(Work item): Only the number is wanted: how many lines in the material below contain "России".

(Extracted data):
--------------------

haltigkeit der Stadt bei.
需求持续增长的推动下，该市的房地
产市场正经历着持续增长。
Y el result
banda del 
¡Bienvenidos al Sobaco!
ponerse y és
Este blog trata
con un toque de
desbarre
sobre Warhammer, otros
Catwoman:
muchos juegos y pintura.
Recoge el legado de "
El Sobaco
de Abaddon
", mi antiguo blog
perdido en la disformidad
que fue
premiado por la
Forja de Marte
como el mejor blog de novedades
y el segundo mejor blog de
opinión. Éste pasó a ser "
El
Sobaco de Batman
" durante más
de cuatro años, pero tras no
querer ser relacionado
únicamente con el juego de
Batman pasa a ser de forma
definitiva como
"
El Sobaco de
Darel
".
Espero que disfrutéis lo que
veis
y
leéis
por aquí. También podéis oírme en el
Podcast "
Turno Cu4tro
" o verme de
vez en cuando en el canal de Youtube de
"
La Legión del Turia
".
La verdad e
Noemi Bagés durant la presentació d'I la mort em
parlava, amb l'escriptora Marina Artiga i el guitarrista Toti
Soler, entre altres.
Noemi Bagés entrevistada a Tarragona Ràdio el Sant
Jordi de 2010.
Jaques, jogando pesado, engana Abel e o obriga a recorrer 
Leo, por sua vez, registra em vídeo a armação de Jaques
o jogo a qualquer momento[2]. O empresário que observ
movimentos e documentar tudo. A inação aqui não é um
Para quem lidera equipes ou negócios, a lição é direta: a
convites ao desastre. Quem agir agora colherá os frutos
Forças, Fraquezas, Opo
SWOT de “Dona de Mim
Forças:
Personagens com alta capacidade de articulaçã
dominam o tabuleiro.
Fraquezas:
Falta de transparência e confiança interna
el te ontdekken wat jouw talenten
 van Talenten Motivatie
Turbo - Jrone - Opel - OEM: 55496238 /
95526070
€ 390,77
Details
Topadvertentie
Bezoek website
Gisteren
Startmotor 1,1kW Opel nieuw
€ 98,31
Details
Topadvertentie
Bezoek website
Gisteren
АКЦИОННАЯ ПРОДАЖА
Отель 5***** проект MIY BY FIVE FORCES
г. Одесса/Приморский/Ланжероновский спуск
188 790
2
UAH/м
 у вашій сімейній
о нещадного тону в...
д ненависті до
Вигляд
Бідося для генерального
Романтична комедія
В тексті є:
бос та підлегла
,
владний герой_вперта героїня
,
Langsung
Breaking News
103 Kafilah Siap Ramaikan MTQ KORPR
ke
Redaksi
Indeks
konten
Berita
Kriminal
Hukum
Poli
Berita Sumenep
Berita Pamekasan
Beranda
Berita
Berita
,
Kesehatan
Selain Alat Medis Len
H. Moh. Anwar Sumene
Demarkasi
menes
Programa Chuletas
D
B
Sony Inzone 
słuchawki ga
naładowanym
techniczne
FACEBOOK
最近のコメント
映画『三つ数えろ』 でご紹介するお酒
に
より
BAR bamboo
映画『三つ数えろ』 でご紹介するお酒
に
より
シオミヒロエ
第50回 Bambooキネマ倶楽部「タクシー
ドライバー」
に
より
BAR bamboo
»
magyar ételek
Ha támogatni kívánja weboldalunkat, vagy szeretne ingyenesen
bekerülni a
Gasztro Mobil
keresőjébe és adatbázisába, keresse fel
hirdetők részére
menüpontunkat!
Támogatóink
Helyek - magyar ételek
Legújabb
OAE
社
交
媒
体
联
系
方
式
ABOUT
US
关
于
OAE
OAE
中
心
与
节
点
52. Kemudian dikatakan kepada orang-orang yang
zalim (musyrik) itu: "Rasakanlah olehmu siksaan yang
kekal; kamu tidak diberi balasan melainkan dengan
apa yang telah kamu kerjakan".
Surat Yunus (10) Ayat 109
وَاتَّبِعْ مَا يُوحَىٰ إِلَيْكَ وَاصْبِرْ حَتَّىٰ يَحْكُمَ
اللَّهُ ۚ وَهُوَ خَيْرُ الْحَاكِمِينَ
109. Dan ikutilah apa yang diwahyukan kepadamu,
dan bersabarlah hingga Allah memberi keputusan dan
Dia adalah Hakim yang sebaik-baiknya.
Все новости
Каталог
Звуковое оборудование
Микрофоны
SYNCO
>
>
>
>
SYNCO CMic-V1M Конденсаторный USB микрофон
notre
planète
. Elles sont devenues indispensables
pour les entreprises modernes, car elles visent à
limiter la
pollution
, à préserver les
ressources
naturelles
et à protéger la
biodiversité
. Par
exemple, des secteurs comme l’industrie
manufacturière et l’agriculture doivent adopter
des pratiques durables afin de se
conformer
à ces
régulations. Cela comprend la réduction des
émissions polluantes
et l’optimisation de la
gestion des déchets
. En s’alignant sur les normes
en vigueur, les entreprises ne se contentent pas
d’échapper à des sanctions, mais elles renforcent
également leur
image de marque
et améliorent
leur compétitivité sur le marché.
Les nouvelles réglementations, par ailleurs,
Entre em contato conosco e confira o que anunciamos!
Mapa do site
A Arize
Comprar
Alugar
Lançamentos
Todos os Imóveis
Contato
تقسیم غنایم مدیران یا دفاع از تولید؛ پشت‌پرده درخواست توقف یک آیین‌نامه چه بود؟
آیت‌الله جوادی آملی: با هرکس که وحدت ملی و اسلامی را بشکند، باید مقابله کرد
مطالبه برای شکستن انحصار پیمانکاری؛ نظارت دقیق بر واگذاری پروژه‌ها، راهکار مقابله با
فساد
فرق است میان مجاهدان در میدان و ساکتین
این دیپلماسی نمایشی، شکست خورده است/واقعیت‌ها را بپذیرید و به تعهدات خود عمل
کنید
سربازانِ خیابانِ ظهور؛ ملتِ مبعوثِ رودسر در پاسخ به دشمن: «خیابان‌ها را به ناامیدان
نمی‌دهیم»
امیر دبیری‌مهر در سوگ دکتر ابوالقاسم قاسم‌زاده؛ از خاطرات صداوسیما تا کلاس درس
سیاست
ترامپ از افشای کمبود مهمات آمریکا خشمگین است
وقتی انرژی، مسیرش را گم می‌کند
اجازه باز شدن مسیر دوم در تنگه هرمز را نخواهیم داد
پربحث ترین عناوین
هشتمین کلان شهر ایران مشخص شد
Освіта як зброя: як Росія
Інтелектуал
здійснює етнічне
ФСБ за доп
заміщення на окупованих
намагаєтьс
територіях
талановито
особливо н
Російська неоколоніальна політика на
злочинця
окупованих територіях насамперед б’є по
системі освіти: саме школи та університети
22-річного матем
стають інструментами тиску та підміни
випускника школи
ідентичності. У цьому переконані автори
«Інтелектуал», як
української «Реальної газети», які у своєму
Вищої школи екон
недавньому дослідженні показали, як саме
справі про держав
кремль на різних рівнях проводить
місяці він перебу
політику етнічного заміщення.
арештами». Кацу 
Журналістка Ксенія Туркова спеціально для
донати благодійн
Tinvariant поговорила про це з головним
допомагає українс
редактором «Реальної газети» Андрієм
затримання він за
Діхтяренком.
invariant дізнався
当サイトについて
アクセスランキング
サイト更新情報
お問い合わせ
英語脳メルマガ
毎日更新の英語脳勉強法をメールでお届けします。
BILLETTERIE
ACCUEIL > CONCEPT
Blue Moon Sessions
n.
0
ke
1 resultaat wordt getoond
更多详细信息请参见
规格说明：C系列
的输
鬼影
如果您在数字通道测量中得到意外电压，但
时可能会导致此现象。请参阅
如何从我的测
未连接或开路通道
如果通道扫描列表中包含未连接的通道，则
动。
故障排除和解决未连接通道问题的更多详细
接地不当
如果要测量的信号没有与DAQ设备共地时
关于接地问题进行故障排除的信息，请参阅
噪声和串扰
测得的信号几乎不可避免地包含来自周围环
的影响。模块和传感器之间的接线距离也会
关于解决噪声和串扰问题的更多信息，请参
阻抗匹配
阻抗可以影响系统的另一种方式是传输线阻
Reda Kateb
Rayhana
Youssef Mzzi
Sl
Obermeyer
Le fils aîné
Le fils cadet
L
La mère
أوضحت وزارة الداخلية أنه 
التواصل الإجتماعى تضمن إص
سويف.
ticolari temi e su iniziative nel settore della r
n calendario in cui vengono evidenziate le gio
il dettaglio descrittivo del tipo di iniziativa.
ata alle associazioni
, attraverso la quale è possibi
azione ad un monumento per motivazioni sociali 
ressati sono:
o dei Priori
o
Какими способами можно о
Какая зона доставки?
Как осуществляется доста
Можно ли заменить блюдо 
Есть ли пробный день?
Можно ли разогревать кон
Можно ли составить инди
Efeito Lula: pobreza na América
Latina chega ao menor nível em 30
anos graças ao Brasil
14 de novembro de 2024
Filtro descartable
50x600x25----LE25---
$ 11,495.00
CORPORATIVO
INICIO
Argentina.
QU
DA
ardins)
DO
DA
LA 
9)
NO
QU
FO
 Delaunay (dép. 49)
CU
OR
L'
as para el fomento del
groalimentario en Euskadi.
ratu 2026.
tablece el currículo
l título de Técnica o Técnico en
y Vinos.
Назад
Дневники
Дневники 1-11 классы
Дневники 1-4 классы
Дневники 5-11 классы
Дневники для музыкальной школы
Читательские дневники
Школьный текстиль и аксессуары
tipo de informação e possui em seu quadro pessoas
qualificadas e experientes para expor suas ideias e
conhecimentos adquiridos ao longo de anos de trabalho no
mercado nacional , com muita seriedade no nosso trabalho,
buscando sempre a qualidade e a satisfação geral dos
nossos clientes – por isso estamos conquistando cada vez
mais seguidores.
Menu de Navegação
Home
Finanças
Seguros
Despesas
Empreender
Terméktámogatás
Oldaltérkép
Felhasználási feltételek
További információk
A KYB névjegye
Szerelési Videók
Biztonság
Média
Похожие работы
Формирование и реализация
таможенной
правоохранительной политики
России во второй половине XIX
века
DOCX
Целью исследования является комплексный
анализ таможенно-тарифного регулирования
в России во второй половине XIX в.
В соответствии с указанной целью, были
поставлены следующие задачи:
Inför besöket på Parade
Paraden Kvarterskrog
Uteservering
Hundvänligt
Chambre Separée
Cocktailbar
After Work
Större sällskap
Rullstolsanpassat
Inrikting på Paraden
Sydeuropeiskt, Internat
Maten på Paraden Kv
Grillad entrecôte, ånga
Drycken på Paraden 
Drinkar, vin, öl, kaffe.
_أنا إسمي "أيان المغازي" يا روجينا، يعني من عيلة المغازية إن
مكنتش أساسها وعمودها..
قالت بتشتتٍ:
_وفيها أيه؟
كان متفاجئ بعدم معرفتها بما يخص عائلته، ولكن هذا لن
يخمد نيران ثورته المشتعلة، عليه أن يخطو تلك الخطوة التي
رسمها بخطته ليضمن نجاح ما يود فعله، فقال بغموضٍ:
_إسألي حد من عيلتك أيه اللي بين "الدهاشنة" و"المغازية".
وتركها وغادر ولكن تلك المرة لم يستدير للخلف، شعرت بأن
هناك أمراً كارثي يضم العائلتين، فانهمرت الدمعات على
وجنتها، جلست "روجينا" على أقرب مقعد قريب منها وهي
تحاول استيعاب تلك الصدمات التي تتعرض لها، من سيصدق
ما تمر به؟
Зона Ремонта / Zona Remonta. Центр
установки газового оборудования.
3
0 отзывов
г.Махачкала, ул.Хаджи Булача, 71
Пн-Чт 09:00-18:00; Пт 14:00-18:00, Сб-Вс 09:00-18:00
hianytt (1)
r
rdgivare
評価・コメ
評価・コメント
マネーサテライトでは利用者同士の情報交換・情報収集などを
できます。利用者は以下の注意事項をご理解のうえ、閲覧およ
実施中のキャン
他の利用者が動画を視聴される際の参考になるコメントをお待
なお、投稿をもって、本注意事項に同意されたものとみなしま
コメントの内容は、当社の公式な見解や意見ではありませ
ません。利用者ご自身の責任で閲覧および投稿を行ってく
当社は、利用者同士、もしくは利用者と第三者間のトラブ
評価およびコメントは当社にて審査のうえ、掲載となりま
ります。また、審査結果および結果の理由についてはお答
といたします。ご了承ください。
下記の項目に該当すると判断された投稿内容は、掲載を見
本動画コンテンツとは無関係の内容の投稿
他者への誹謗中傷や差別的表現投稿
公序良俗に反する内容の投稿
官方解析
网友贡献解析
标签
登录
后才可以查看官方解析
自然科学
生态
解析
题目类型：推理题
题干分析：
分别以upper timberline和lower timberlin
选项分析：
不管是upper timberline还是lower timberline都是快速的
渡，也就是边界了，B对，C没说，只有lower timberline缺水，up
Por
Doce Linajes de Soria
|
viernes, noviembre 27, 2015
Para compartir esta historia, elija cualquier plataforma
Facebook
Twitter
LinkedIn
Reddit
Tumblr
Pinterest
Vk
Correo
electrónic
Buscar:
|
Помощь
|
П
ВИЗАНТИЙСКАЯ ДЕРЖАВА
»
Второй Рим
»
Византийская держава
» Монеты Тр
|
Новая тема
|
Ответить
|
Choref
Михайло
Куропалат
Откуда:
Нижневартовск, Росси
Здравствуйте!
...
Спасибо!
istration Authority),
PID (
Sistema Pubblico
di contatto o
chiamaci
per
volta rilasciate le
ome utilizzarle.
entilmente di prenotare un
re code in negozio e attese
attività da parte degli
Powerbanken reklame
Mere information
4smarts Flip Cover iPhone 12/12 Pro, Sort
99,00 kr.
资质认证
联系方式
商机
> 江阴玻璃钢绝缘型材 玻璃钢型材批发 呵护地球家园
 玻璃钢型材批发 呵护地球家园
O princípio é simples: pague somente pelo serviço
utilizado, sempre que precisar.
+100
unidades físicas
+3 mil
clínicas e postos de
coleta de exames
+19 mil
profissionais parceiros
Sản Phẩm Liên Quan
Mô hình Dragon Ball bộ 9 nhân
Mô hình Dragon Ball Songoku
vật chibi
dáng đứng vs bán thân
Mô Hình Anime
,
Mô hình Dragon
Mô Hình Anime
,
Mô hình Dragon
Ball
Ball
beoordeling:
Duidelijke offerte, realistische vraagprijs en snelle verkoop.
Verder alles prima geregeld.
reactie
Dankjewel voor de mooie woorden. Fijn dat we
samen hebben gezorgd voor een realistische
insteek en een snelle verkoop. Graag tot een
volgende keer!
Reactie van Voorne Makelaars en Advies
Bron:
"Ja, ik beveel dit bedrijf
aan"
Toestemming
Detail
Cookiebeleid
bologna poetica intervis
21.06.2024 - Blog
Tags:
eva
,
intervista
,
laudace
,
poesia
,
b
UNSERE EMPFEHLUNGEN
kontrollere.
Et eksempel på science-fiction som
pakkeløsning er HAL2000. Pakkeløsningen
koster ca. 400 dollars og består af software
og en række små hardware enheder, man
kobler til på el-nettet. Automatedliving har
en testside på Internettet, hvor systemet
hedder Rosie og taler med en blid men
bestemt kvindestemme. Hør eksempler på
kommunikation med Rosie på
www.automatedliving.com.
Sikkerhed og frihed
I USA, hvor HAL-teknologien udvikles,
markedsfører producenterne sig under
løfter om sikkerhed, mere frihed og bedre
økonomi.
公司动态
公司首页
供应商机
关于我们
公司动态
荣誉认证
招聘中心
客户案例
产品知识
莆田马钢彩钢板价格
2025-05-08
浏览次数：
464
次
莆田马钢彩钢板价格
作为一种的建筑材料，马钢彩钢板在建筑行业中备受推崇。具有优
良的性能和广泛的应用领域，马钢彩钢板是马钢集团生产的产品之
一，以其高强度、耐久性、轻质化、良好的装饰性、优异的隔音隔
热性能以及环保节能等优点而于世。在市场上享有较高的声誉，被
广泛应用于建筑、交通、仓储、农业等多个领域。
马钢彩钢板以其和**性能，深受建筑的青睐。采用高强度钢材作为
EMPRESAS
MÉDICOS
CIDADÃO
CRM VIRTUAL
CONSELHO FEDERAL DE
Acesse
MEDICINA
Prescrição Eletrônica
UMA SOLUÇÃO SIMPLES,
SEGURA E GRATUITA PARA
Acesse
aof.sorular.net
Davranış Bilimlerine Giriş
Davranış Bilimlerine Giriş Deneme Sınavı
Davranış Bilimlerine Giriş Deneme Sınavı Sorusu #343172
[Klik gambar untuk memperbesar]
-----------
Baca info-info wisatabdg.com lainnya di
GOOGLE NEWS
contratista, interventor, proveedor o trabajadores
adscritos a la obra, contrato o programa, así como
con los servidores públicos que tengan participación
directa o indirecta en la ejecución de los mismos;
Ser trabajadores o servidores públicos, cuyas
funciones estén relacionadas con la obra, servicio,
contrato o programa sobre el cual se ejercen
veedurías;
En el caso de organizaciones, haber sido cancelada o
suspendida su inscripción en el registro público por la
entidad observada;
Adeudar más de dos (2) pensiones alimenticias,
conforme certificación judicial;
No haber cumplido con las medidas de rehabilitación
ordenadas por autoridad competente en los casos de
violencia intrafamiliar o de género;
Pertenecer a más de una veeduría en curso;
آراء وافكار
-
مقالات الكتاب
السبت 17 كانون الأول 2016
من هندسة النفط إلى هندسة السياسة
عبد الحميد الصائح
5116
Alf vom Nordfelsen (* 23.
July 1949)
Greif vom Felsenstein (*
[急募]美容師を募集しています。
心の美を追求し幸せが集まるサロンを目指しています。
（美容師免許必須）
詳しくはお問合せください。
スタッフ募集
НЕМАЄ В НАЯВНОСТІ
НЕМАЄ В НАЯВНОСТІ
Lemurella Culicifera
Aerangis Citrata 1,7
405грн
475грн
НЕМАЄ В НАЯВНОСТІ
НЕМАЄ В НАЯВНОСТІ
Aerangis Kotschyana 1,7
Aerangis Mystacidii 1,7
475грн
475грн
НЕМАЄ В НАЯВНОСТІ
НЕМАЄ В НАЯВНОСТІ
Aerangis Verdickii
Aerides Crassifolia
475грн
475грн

--------------------

(Written response): 2